Inoltre, Confartigianato ha sollecitato il riequilibrio del sistema sanzionatorio sulla base delle sanzioni previste per i venditori che appaiono più lievi. La Confederazione ha chiesto altresì una forte riduzione delle sanzioni previste per le imprese in caso di ritardato inserimento dei dati nella Banca Dati F-Gas: le sanzioni attualmente previste appaiono troppo elevate rispetto alla natura amministrativa della violazione.

«Le imprese – afferma Dario Dalla Costa, Presidente nazionale dei Termoidraulici di Confartigianato – hanno fatto un percorso di formazione e certificazione delle proprie competenze e sono le sole qualificate a operare sulle apparecchiature e macchine frigorifere. Questa è una informazione rilevante soprattutto per i cittadini poiché, essendo stata correttamente individuata tutta la filiera dei soggetti che concorrono all’obiettivo fondamentale della riduzione delle emissioni a effetto serra, sono state anche previste le relative, pesanti, sanzioni». 
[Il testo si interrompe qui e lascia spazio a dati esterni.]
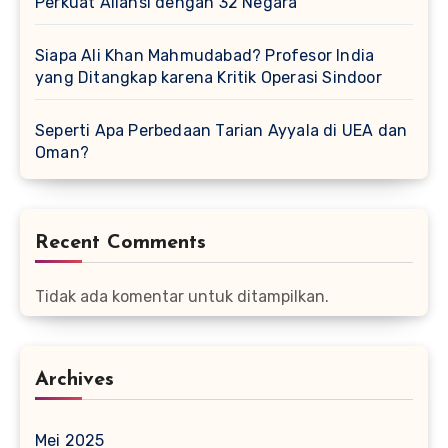
Perkuat Aliansi dengan 32 Negara
Siapa Ali Khan Mahmudabad? Profesor India
yang Ditangkap karena Kritik Operasi Sindoor
Seperti Apa Perbedaan Tarian Ayyala di UEA dan
Oman?
Recent Comments
Tidak ada komentar untuk ditampilkan.
Archives
Mei 2025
Confartigianato ha quindi anche chiesto che venga individuato un periodo transitorio necessario e utile per informare capillarmente ed esaurientemente tutta la filiera.

«Deve essere chiaro agli operatori – prosegue la veronese Cugildi – che in fase di acquisto, installazione, manutenzione e smantellamento delle apparecchiature e delle macchine frigorifere devono rivolgersi ad un impiantista qualificato, abilitato presso la Camera di commercio ai sensi del D.M. 37/08 e in possesso delle certificazioni F-Gas in corso di validità. Ma tutti noi ci chiediamo se i cittadini che hanno un condizionatore in casa sappiano di essere gli ‘operatori’. Ma, soprattutto, che affidandosi a personale non qualificato possono essere multati con una sanzione minima di 5.000 euro. Io temo di no!».
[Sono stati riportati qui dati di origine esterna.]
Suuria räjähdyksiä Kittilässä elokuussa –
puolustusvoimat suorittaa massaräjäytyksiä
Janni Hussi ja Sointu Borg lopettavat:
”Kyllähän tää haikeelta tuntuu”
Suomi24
Il primo fondamentale snodo per i controlli sono proprio i venditori che attraverso il rigoroso adempimento dei propri obblighi possono garantire la piena tracciabilità delle macchine e degli F-Gas, oltre che svolgere un prezioso ruolo di informazione dovendo chiedere agli utilizzatori finali una dichiarazione contenente l’impegno che l’installazione sarà effettuata da un’impresa certificata.

Per Confartigianato poi devono essere edotte anche tutte le figure professionali e le imprese che concorrono al ciclo produttivo edile, per evitare sversamenti accidentali di gas ad effetto serra.